Outlook: The National Association of Home Builders confidence index looks to match September’s 15-year lows, as a slowdown in construction spending sours outlook on the housing sector. Such a result would challenge initial calls for a bottoming out in the home building sector, but would perhaps prove unsurprising to those who continue to call for further housing weakness. There are accordingly relatively few bright spots for the real estate sector, but a recent improvement in housing starts could in fact help builder’s confidence come in above expectations. Analysts cite falling mortgage interest rates and falling energy prices as potential drivers of a bounce in the housing sector. Markets remain cautious, however, and wait to see tomorrow’s NAHB confidence results to gauge the likelihood of such an improvement.

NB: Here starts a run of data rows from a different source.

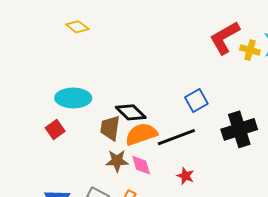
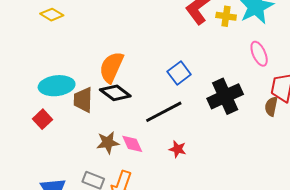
brown trapezoid: (110, 128) -> (83, 100), moved
orange semicircle: (141, 134) -> (111, 67), moved, turned -40

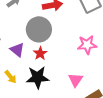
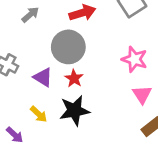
pink star: (87, 45) -> (134, 59), turned 30
pink triangle: (76, 80) -> (142, 94), moved

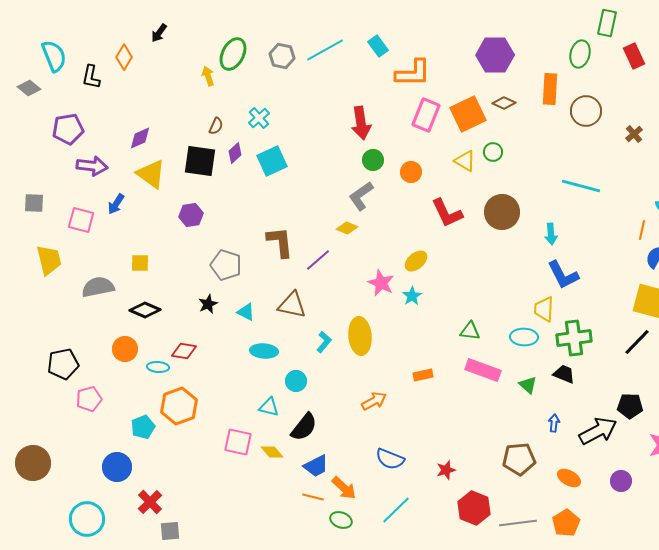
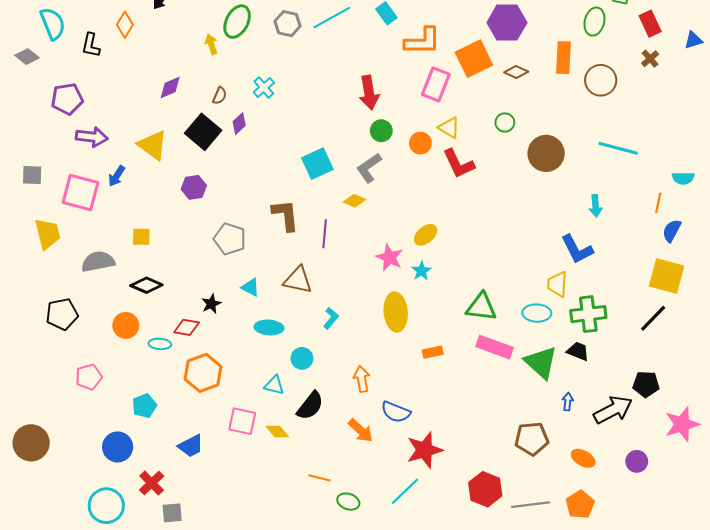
orange square: (468, 114) -> (474, 59), moved
brown cross: (634, 134) -> (650, 59), moved
purple diamond: (140, 138) -> (170, 87), moved
black square: (200, 161) -> (203, 132), turned 32
cyan square: (272, 161) -> (317, 164), moved
yellow triangle: (465, 161) -> (449, 128), moved
cyan line: (581, 186) -> (618, 148), moved
brown circle: (502, 212) -> (546, 153), moved
red L-shape: (447, 213) -> (459, 164), moved
pink square: (81, 220) -> (81, 193), size x1.4
cyan arrow: (551, 234) -> (596, 206), moved
purple line: (318, 260) -> (325, 234), turned -44
black star: (208, 304) -> (211, 304), moved
green triangle: (470, 331) -> (481, 307), size x1.5
yellow ellipse: (360, 336) -> (396, 312), moved
black pentagon: (63, 364) -> (62, 314), moved
green triangle: (528, 385) -> (541, 362), size x1.8
orange arrow: (374, 401) -> (362, 379), moved, turned -70
orange hexagon: (179, 406) -> (203, 373), moved
blue semicircle: (390, 459) -> (396, 412), moved
blue trapezoid: (316, 466) -> (191, 446), moved
red star: (446, 470) -> (425, 450), moved, size x1.8
orange arrow: (344, 488) -> (361, 430), moved
cyan circle: (87, 519) -> (106, 506), moved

Previous: Home builder confidence unexpectedly improved through the month of October, suggesting that the worst may be over for the embattled industry. Driving the gains, NAHB members reported an improvement of buyers’ traffic through prospective properties, with the relevant expectations index gaining four points to 41 on the month. This failed to spill over into actual sales, however, as the index of completed sales remained at 32 within the same period. The marginal improvement in the overall index perhaps masks the fact that the sentiment tracker has fallen 37 points in the calendar year. Thus housing bulls will likely contain their renewed optimism ahead of substantive improvements in sales and home prices.

...more...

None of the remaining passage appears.